((

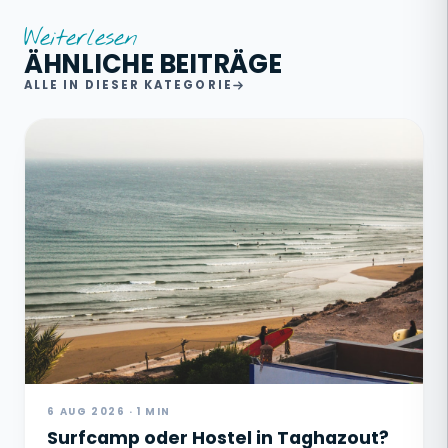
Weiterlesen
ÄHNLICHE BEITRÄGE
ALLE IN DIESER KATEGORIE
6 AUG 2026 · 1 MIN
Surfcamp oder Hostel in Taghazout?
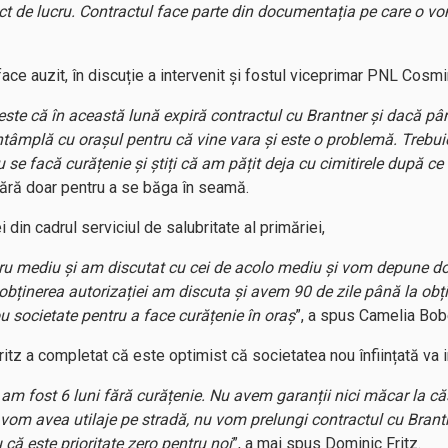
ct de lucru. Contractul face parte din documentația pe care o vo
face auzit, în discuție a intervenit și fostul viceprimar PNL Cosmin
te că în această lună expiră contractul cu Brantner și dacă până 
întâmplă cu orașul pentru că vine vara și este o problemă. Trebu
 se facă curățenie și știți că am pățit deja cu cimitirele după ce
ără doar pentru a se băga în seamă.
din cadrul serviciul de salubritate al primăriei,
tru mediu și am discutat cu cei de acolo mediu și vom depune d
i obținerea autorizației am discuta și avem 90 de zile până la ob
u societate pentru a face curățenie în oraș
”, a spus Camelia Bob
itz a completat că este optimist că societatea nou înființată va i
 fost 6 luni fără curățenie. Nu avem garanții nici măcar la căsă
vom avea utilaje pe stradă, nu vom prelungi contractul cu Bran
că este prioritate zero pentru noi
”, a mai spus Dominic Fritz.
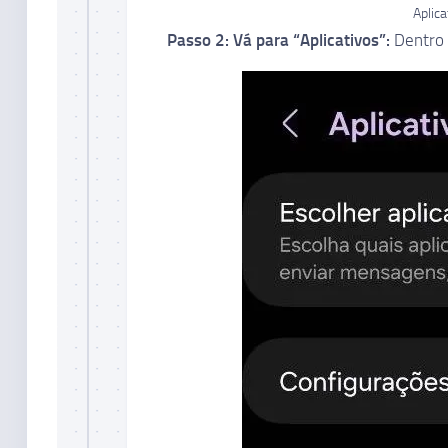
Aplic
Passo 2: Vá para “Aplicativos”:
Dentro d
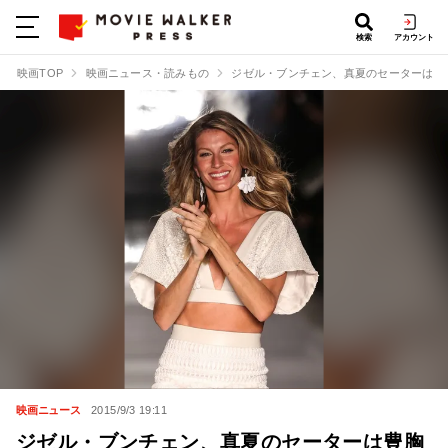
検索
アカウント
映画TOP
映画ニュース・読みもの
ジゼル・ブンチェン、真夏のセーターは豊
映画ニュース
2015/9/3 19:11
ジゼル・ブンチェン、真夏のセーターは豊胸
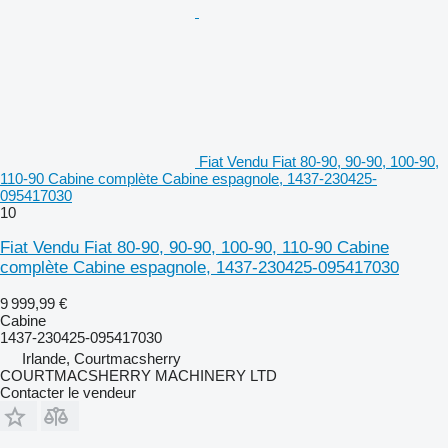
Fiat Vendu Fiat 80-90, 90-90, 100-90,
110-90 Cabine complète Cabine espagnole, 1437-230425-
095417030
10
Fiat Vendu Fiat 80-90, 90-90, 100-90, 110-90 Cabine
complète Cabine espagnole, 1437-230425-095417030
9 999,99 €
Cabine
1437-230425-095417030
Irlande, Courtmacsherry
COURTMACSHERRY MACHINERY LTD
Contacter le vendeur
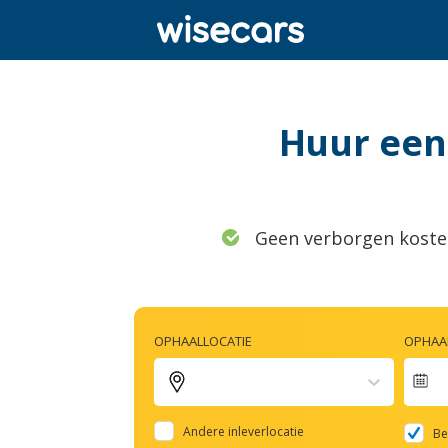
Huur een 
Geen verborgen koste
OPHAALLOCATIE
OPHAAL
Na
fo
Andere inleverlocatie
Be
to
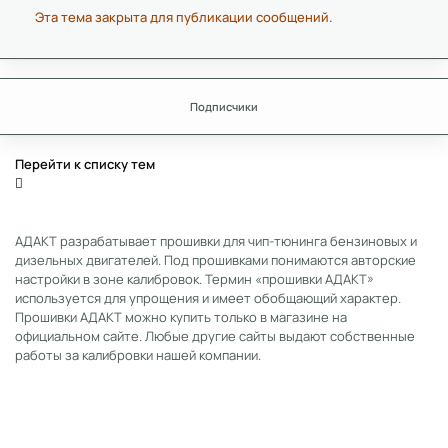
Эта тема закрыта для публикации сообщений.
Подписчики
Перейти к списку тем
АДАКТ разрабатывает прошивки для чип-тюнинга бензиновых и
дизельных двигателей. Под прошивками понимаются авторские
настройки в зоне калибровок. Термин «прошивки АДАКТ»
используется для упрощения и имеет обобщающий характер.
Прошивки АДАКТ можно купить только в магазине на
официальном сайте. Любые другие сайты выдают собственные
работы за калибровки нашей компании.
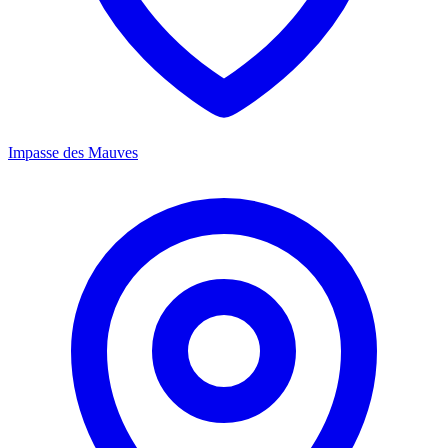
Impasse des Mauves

))
((

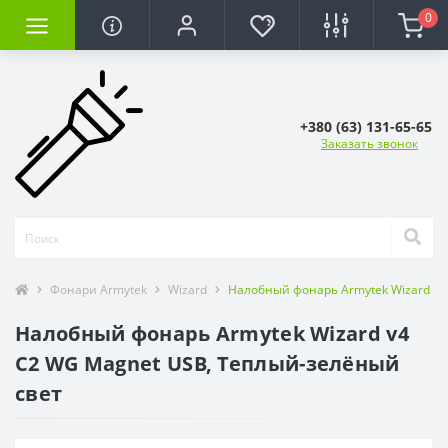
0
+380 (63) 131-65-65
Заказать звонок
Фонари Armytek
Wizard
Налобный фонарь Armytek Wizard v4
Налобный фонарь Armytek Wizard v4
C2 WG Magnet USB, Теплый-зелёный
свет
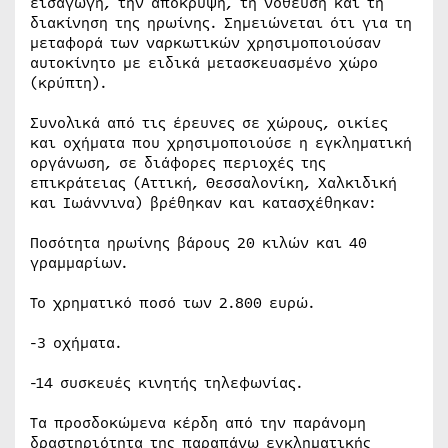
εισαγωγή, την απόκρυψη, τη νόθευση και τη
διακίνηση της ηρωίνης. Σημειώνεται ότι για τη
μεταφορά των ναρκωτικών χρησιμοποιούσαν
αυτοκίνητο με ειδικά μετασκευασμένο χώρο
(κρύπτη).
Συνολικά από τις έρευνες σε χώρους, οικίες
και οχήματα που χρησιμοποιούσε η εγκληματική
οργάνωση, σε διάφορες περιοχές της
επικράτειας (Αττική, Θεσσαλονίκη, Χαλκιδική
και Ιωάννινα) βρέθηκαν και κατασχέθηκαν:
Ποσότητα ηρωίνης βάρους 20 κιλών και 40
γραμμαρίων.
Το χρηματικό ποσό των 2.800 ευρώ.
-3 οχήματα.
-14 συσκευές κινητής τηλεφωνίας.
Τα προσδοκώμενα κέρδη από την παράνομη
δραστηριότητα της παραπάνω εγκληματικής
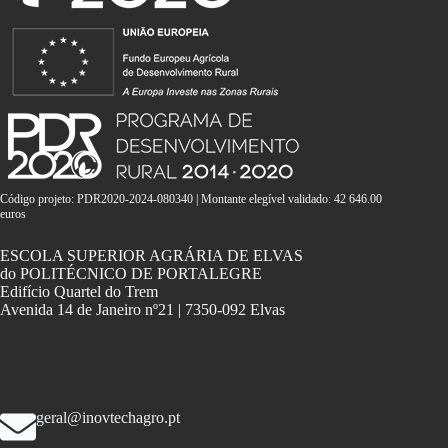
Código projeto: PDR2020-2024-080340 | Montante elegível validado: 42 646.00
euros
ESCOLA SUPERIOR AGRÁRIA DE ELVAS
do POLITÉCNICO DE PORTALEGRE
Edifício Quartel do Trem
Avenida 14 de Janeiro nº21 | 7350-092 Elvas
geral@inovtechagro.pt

))
((

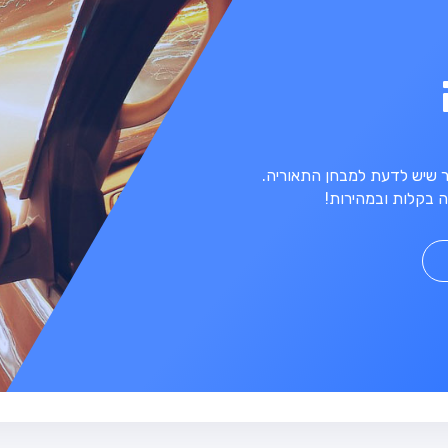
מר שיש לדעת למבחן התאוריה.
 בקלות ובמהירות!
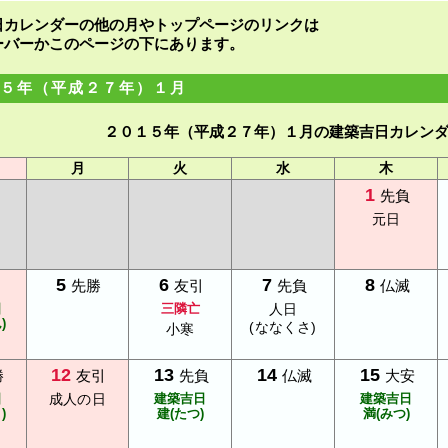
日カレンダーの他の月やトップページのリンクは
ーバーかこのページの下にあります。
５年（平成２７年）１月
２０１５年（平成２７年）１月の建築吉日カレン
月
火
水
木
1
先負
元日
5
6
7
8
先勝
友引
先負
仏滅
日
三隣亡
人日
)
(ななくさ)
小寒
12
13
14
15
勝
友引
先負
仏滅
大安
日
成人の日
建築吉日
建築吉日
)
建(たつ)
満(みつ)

))

Work item
Search the listing above for "Fiat" and copy every line that has it.

Response box
Fiat Vendu Fiat 80-90, 90-90, 100-90,
Fiat Vendu Fiat 80-90, 90-90, 100-90, 110-90 Cabine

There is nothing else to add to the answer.